Content starts

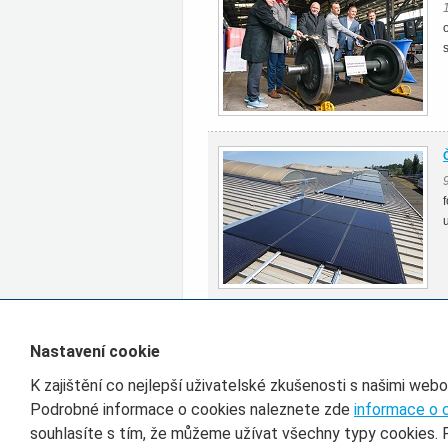
Všechny články rubriky Provoz
Nastavení cookie
K zajištění co nejlepší uživatelské zkušenosti s našimi web
Filtr pro třídění článků
Podrobné informace o cookies naleznete zde
informace o 
souhlasíte s tím, že můžeme užívat všechny typy cookies. 
Datum od
D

Content ends

▸ Task requirements:
Images must not appear; print each record precisely as it reads.

▸ The answer:
Všechny články rubriky Provoz
Nastavení cookie
K zajištění co nejlepší uživatelské zkušenosti s našimi web
Filtr pro třídění článků
Podrobné informace o cookies naleznete zde
informace o 
souhlasíte s tím, že můžeme užívat všechny typy cookies. 
Datum od
D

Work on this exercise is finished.